Game of Thrones: A Golden Crown

“There is only one thing we say to Death. “Not today.””

Game of Thrones

SPOILER ALERT! THIS REVIEW CONTAINS SPOILERS FOR A GOLDEN CROWN.

A Golden Crown, sixth in the first season of Game of Thrones, was a frickin’ awesome episode, and I say that even without referring to the GoT wiki. So much happens that is punch-the-air satisfying, shock-and-awe inducing, or just plain badass, as three of the major storylines reach points of revelation or change. Of course, we’re left with cliffhangers for the next episode, but that’s just television for you.

At King’s Landing, Ned Stark, newly re-appointed to the post of Hand of the King, continues his investigation into Jon Arryn’s death; Tyrion requests an audience with his jailer, the mad Lysa Arryn; and Danaerys Targaryen’s status among the Dothraki continues to grow.

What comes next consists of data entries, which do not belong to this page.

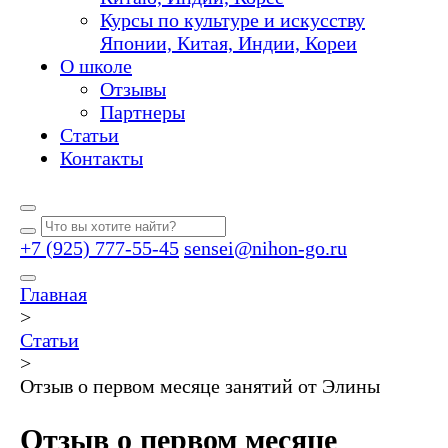
Курсы по культуре и искусству
Японии, Китая, Индии, Кореи
О школе
Отзывы
Партнеры
Статьи
Контакты
+7 (925) 777-55-45
sensei@nihon-go.ru
Главная
>
Статьи
>
Отзыв о первом месяце занятий от Элины
Отзыв о первом месяце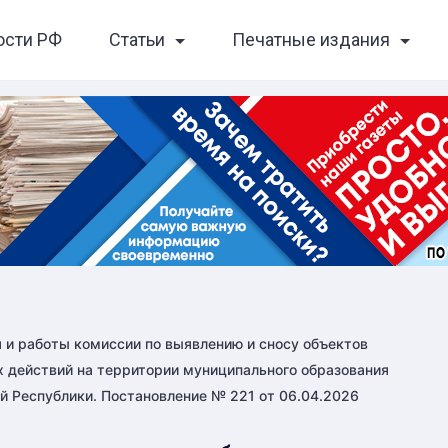
ости РФ
Статьи
Печатные издания
и работы комиссии по выявлению и сносу объектов
 действий на территории муниципального образования
й Республики. Постановление № 221 от 06.04.2026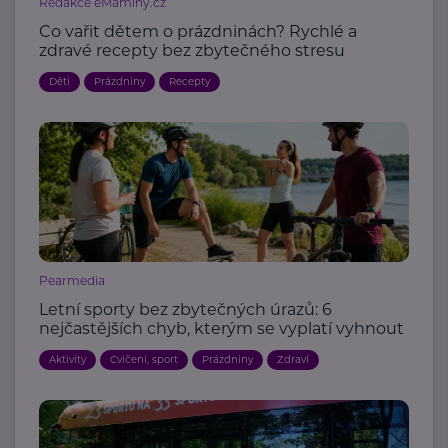
Redakce eMaminy.cz
Co vařit dětem o prázdninách? Rychlé a
zdravé recepty bez zbytečného stresu
Děti
Prázdniny
Recepty
Pearmedia
Letní sporty bez zbytečných úrazů: 6
nejčastějších chyb, kterým se vyplatí vyhnout
Aktivity
Cvičení, sport
Prázdniny
Zdraví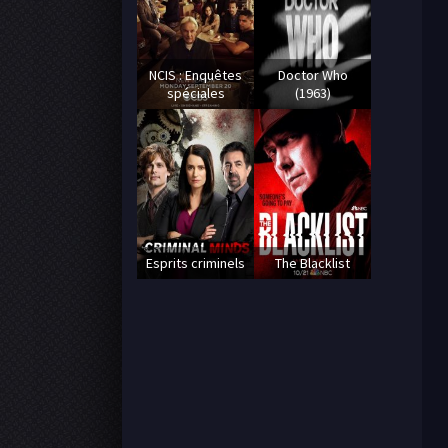
NCIS : Enquêtes
Doctor Who
spéciales
(1963)
Esprits criminels
The Blacklist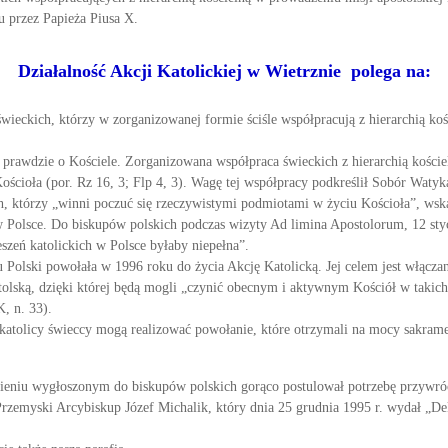
u przez Papieża Piusa X.
Działalność Akcji Katolickiej w Wietrznie polega na:
wieckich, którzy w zorganizowanej formie ściśle współpracują z hierarchią kośc
.
 prawdzie o Kościele. Zorganizowana współpraca świeckich z hierarchią kościel
 Kościoła (por. Rz 16, 3; Flp 4, 3). Wagę tej współpracy podkreślił Sobór Waty
, którzy „winni poczuć się rzeczywistymi podmiotami w życiu Kościoła”, wska
 w Polsce. Do biskupów polskich podczas wizyty Ad limina Apostolorum, 12 st
szeń katolickich w Polsce byłaby niepełna”.
Polski powołała w 1996 roku do życia Akcję Katolicką. Jej celem jest włącza
lską, dzięki której będą mogli „czynić obecnym i aktywnym Kościół w takich m
, n. 33).
katolicy świeccy mogą realizować powołanie, które otrzymali na mocy sakrame
ieniu wygłoszonym do biskupów polskich gorąco postulował potrzebę przywróce
zemyski Arcybiskup Józef Michalik, który dnia 25 grudnia 1995 r. wydał „Dek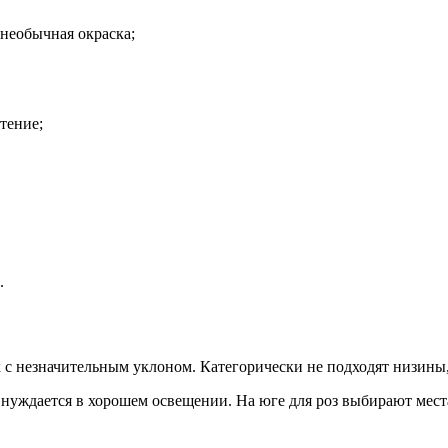
необычная окраска;
тение;
.
с незначительным уклоном. Категорически не подходят низины, т
нуждается в хорошем освещении. На юге для роз выбирают места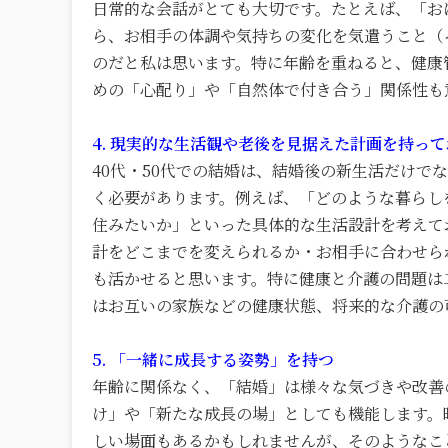
日常的な会話がとても大切です。たとえば、「お
ら、お相手の体調や気持ちの変化を気遣うこと（
のだと私は思います。特に年齢を重ねると、健康
めの「心配り」や「自然体で付き合う」関係性も
4. 現実的な生活観や老後を見据えた計画を持っ
40代・50代での結婚は、結婚後の新生活だけ
く必要があります。例えば、「どのような暮らし
住みたいか」といった具体的な生活設計を考えて
計をどこまでを変えられるか・お相手に合わせら
も活かせると思います。特に健康と介護の問題は
はお互いの家族などの健康状態、将来的な介護の
5. 「一緒に成長する姿勢」を持つ
年齢に関係なく、「結婚」は様々な気づきや改善
け」や「新たな成長の場」としても機能します。
しい場面もあるかもしれませんが、そのようなこ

This episode actually feels more fantastical than usual, as we begin to delve deeper into the mysteries of Westeros. Actually, perhaps “fantastical” is the wrong word. “Otherworldly”, perhaps. From the thousand-foot drop into mist-wreathed forest below the Eyrie to the Dothraki’s primal, mysterious rites, there’s a feeling here that the world of Westeros is wider and more imaginative than anything we’ve seen before. It’s a place of double-edged riddles, of cells that open onto the skies, of dragon eggs and Wildlings, visually striking and thematically fascinating.

Fair warning, however: there’s a more-than-usually gory scene towards the end which had me with my eyes closed and ears blocked (a bit tricky knowing when to look up); that seemed a bit gratuitous, especially since I’m pretty sure it’s not actually possible to melt gold over a wood fire. And some of Ned’s conclusions were a bit, well, hasty: “Joffrey is not Robert’s son…this can only mean incest!” Just because we know he’s right does not mean he’s allowed to be stupid.

Compared to the number of logical gaffes you get in normal TV drama, however, A Golden Crown is practically exemplary. And terrifically exciting. Forget winter: war is coming to Westeros.